Scion was established in 2002. When it rolled out with the original model year 2004 xB—in California first, in June 2003, then the rest of the U.S. in early 2004—the car completely changed expectations with its boxy styling (which certainly looks somewhat less avant-garde today than it did some 10 years ago):
Over the years, the fortunes of the brand that was meant to be (a) a retail experiment for Toyota by having a straight-up price (remember Saturn’s no-haggle pricing) and (b) a means by which Toyota could attract a younger buyer: Chances are, if Mom or Dad is rolling in a Camry (and given the number of Camrys sold in a given year, odds are good that that might be the case), a teen or twentysomething probably wouldn’t want to opt for even a Corolla have somewhat floundered.

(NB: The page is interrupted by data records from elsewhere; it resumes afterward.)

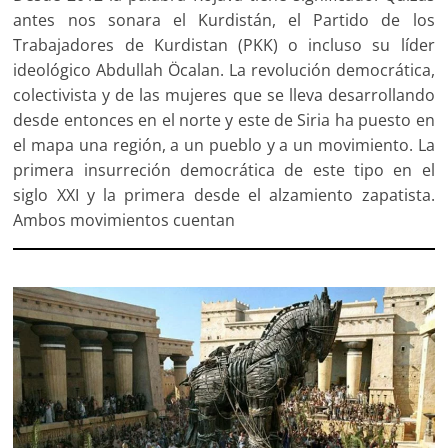
antes nos sonara el Kurdistán, el Partido de los
Trabajadores de Kurdistan (PKK) o incluso su líder
ideológico Abdullah Öcalan. La revolución democrática,
colectivista y de las mujeres que se lleva desarrollando
desde entonces en el norte y este de Siria ha puesto en
el mapa una región, a un pueblo y a un movimiento. La
primera insurreción democrática de este tipo en el
siglo XXI y la primera desde el alzamiento zapatista.
Ambos movimientos cuentan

Presently, Scion offers five vehicles: the FR-S, iQ, xD, xB, and tC.
From January through October 2014, there is a minus mark in front of the percentage of sales for each of those cars.
And overall, Scion is off 14.8% compared to its January to October sales in 2013, and that is in a car market that is up 6.1%. (And the aforementioned Corolla’s sales are up a solid 10.3%.)
But Scion is not going to be throwing in the towel, as some speculated.
Rather, it is going on something of a product offensive.
At the LA Show last week, it revealed the iM Concept.
This five-door hatch will be in dealerships in 2015.
During the iM unveiling, Scion vp Doug Murtha said, “We plan to bring three new products in three years to our showrooms, offering a variety of exciting options for current and new Scion customers.”
It would have probably been easy to phase Scion out. Realize that through October, 50,285 Scions were sold, which is about 18% of the total number of Corollas (283,764). Even the Avalon alone outsold all five Scions (55,304).
Obviously, there is long-term thinking going on at Toyota, which is certainly a laudable thing when too many car companies are thinking only of the next sales period.